Tourism Mostly Recovered in Wisconsin, But Not Evenly
Sunday, November 13th, 2022 -- 10:00 AM
(By Joe Schulz, Wisconsin Public Radio) Wisconsin tourism has mostly recovered from the COVID-19 pandemic, but the recovery hasn't been even across the state.
According to Joe Schulz with Wisconsin Public Radio, Data from the Wisconsin Department of Tourism shows that the industry generated nearly $21 billion in economic impact last year, an increase of 21 percent from 2020.
That’s still below the record-setting $22.2 billion economic impact in 2019. A recent Wisconsin Policy Forum study highlighted the contrast in recovery between communities.

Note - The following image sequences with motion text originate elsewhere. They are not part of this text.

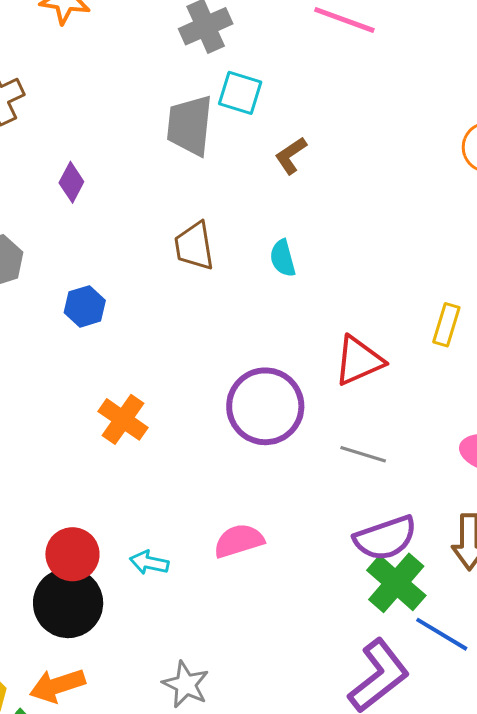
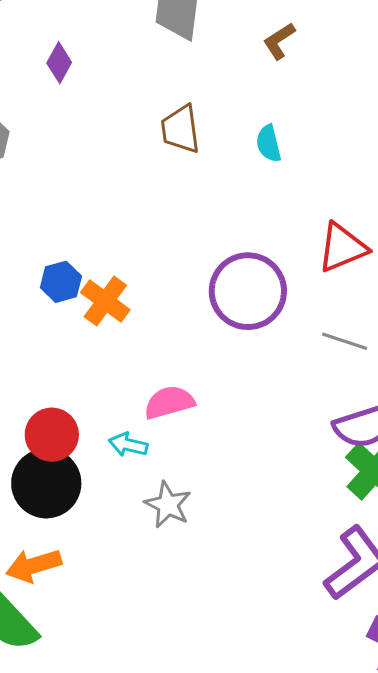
blue hexagon: (85, 306) -> (61, 282), moved
pink semicircle: (239, 541) -> (169, 402), moved
gray star: (186, 684) -> (168, 505), moved

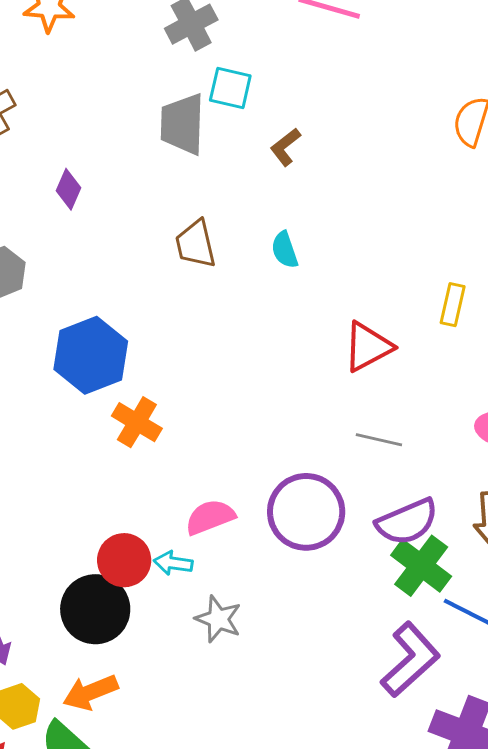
blue hexagon: (61, 282) -> (91, 355), moved, size x1.8
purple circle: (248, 291) -> (306, 512), moved
red circle: (52, 435) -> (124, 560), moved

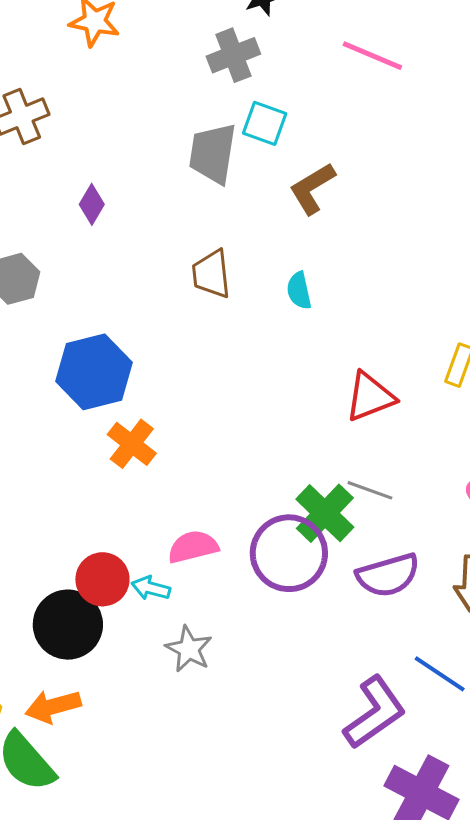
brown L-shape: (285, 147) -> (312, 188), size x1.4
green cross: (421, 566) -> (325, 513), moved

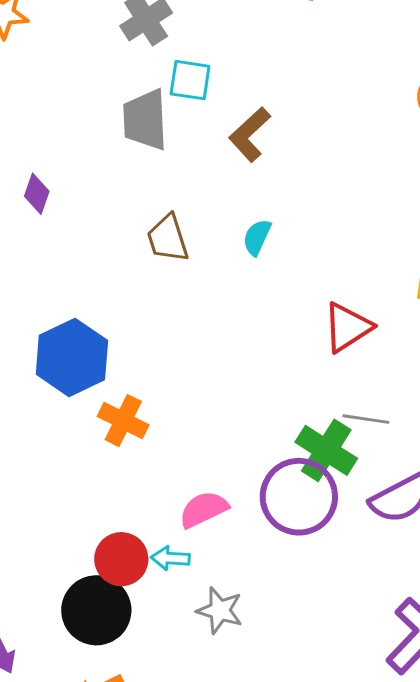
cyan semicircle: (299, 291) -> (257, 237), turned 48

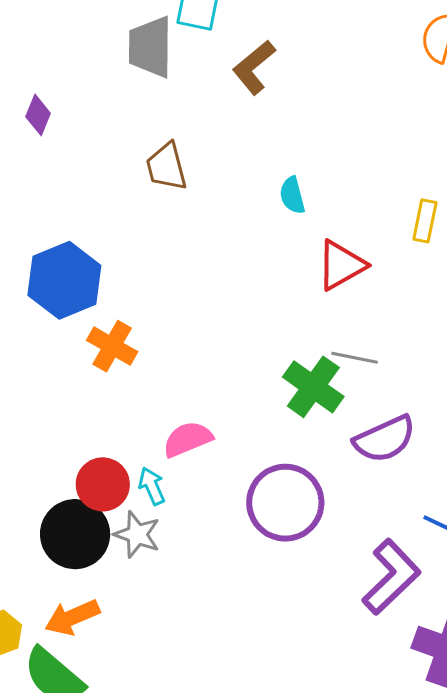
cyan semicircle: (257, 237) -> (292, 195), moved, turned -42
purple circle: (299, 497) -> (285, 503), moved
cyan arrow: (170, 558) -> (152, 486), turned 60
gray star: (220, 610) -> (137, 535), moved

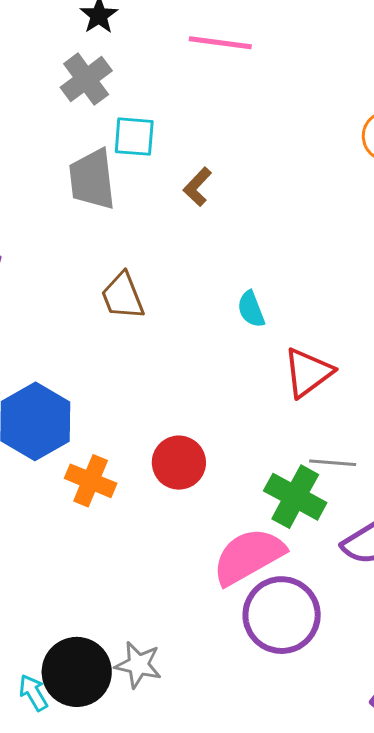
brown L-shape: (254, 67) -> (197, 187), size x0.7
pink semicircle: (188, 439) -> (249, 556), moved, size x1.5
red circle: (103, 484) -> (179, 463), moved
cyan arrow: (152, 486) -> (33, 693), moved

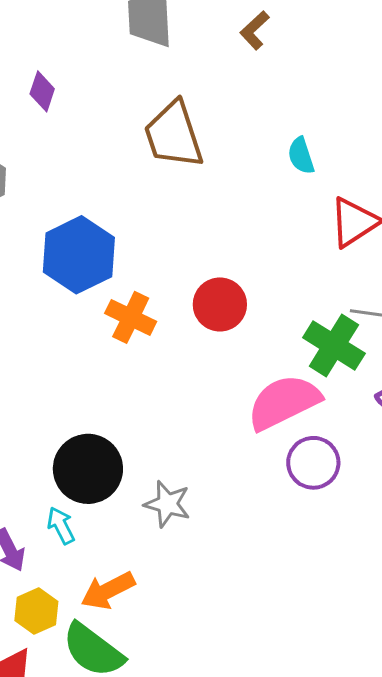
brown trapezoid: (123, 296) -> (174, 135), size x1.4
purple circle: (282, 615) -> (313, 463), size x0.7
black circle: (77, 672) -> (88, 469), moved

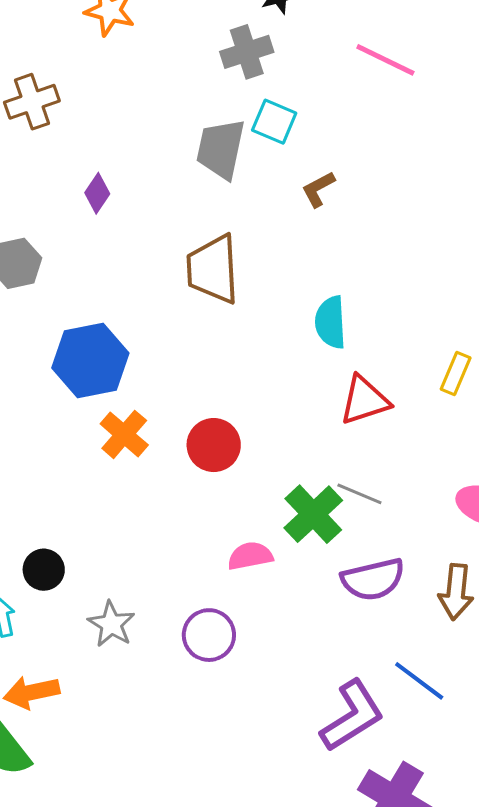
cyan semicircle: (301, 156) -> (331, 322), size x1.4
pink semicircle: (284, 402) -> (250, 556), size x0.6
purple circle: (313, 463) -> (209, 635), moved
black circle: (88, 469) -> (44, 570), size x0.6

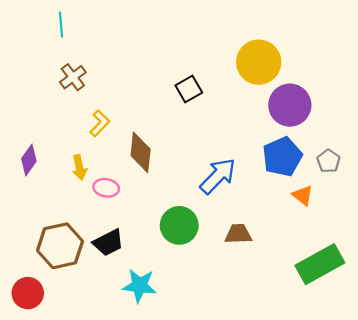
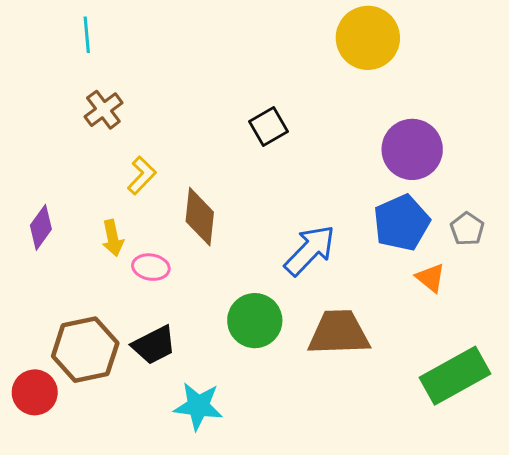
yellow circle: (259, 62) -> (368, 38), moved
brown trapezoid: (238, 234) -> (339, 333), size x1.6
red circle: (28, 293) -> (35, 392), moved

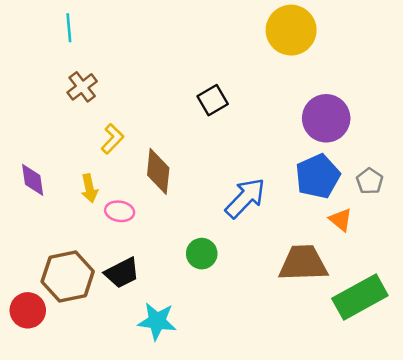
purple diamond: (41, 227) -> (33, 180), turned -44
green circle: (255, 321) -> (202, 254), size x0.7
brown trapezoid: (339, 333) -> (303, 263), moved

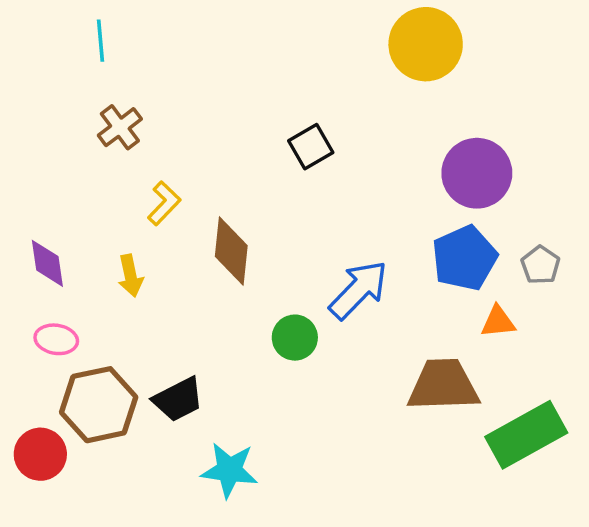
pink ellipse: (120, 211) -> (56, 339), moved
orange triangle: (341, 220) -> (498, 322), turned -45
green circle: (202, 254) -> (295, 338), moved

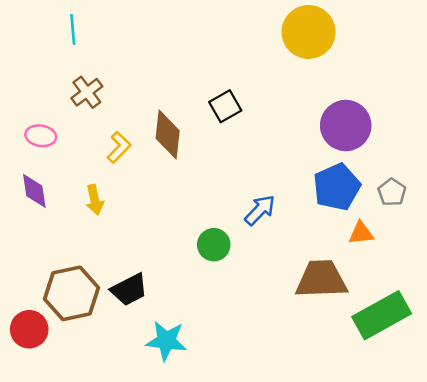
brown diamond: (231, 251) -> (168, 134), moved
blue arrow: (358, 290) -> (260, 210), size x0.7
pink ellipse: (56, 339) -> (41, 136), moved

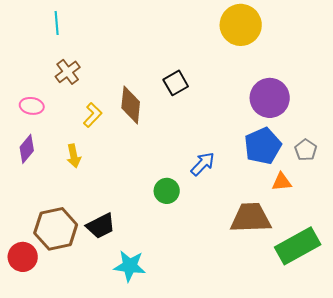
purple diamond: (34, 191) -> (27, 149), turned 48

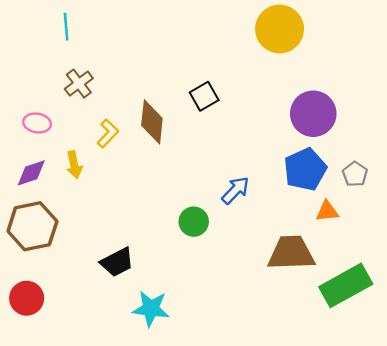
purple diamond: (27, 149) -> (31, 173), turned 32
yellow arrow: (74, 156) -> (74, 165), moved
brown hexagon: (56, 229) -> (32, 226), moved

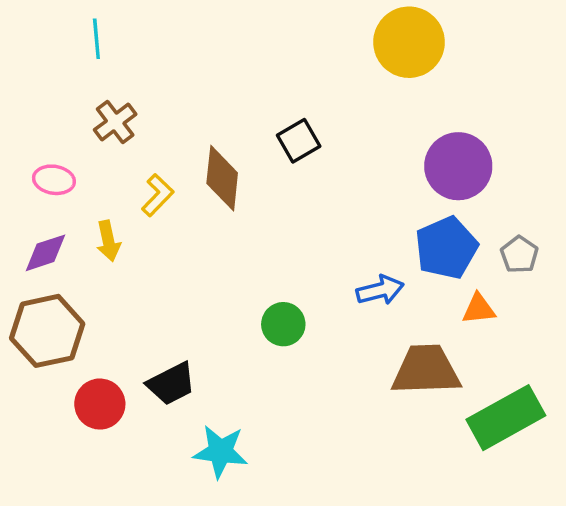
blue arrow: (235, 190) -> (380, 290), moved, turned 32
red circle: (27, 298) -> (100, 404), moved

The report showed that the state’s top-75 municipalities generated less room tax than in 2019. When excluding Madison and Milwaukee, however, those same municipalities exceeded 2019 room tax collections.
The difference illustrates that communities reliant on business travel recovered more slowly than those that rely on recreation, according to Wisconsin Policy Forum Research Director Jason Stein and researcher Tyler Byrnes.
"Areas that rely more heavily on tourism bounced back in 2021, pretty strongly, and you even had some communities that were ahead of where they had been in 2019," Stein said.
"But for places that are more dependent on business travel, like Madison (and) Milwaukee, they did not see that full recovery in 2021." Since the 1990s, room tax has been a growing source of revenue for Wisconsin’s local governments, researchers said.
Under state law, local governments are required to allocate 70 percent of that revenue toward tourism promotion, often through local chambers of commerce or convention and visitor bureaus.